PCAT verbal ability section — how much does it actually affect your composite?
I'm about 5 weeks out from my PCAT and my practice scores are pretty uneven. On biological processes I'm consistently hitting around 420-430, chemistry is around 400, and quantitative is solid at 440. But verbal ability keeps sitting at 340-350 and I can't figure out if I should be dumping a ton of time into it or accepting it and maximizing my science sections.
From what I understand, most pharmacy schools use the composite score and sometimes individual section scores for admissions. The composite is an average of four sections, so a 350 in verbal is dragging my projected composite down by maybe 15-20 points compared to if verbal matched my other sections. Whether that matters depends entirely on the programs I'm targeting.
I'm currently spending about 3 hours a day total — roughly 90 minutes on science and math review and 90 minutes on practice tests. Should I reallocate some of that toward verbal, or is verbal the hardest section to move the needle on through targeted prep? I've heard mixed things.
Also curious if anyone knows the current national mean for verbal because I've seen different numbers online and can't find a consistent recent answer.
I was in a similar spot and ended up scoring 420 composite, which was fine for most schools I applied to, and my verbal was around 360. The analogies section is learnable — there's a specific logic to how they're constructed and once you internalize it your accuracy goes up fast. 30 minutes a day on just analogies drills for 4 weeks got me from 355 to 385 on that sub-section.
Verbal is genuinely hard to move quickly. I spent 3 extra weeks drilling analogies and reading comprehension and only went from 355 to 375. Meanwhile I bumped my biology from 400 to 435 in the same time. Unless verbal is a hard cutoff for your target schools, I'd keep investing in the sections where you improve faster.
The national mean hovers around 400 for verbal from what I've seen in recent data. Your 340-350 is below average but not catastrophically — if your science scores are strong, most programs will see the full picture. Some schools explicitly say they weight biology and chemistry more heavily anyway.
Check each school's requirements directly. Some list minimum section scores — often 400 or above — rather than just a composite cutoff, which would make your verbal score a harder obstacle. Worth confirming before you finalize your study allocation.
Honestly I almost convinced myself verbal didn't matter. I was sitting at the same 340s you are and everyone kept telling me sciences carry the composite anyway, so I figured why bother. That was a mistake. It's weighted into your composite just like everything else, and a single section dragging that hard pulls your whole percentile down more than you'd think. I kept ignoring it and my practice composite just wouldn't move no matter how much bio I crammed.

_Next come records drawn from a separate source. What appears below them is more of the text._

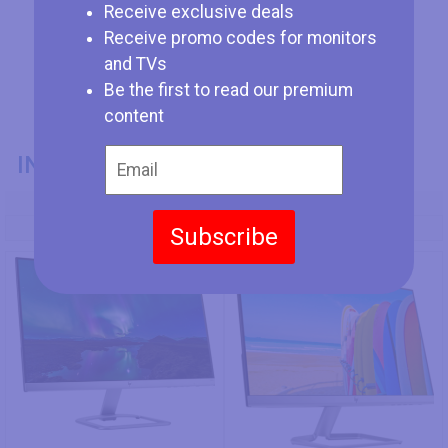
Receive exclusive deals
Receive promo codes for monitors
and TVs
Be the first to read our premium
content
INFORMAZIONI GENERALI
Codice Modello
HP 24es
HP 23f
Subscribe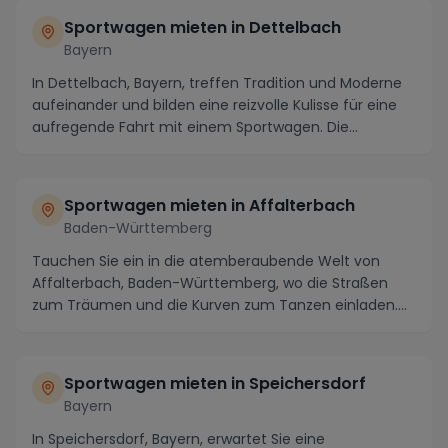
Sportwagen mieten in Dettelbach
Bayern
In Dettelbach, Bayern, treffen Tradition und Moderne
aufeinander und bilden eine reizvolle Kulisse für eine
aufregende Fahrt mit einem Sportwagen. Die...
Sportwagen mieten in Affalterbach
Baden-Württemberg
Tauchen Sie ein in die atemberaubende Welt von
Affalterbach, Baden-Württemberg, wo die Straßen
zum Träumen und die Kurven zum Tanzen einladen.
Wenn Si...
Sportwagen mieten in Speichersdorf
Bayern
In Speichersdorf, Bayern, erwartet Sie eine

What finally worked wasn't dumping a ton of time into it, it was being smart with the time I gave it. Verbal isn't really knowledge, it's a pattern. Analogies and reading comp follow the same traps over and over once you do enough of them. I did maybe 20 minutes a day, just timed sets, and reviewed every single wrong one to see why I fell for it. Got it from 340 up to the low 400s in about a month. Wasn't pretty and I wasn't suddenly good at it, but it was enough to stop bleeding points. Don't write it off like I almost did. You've got 5 weeks, that's plenty to fix the weakest thing instead of polishing what's already fine.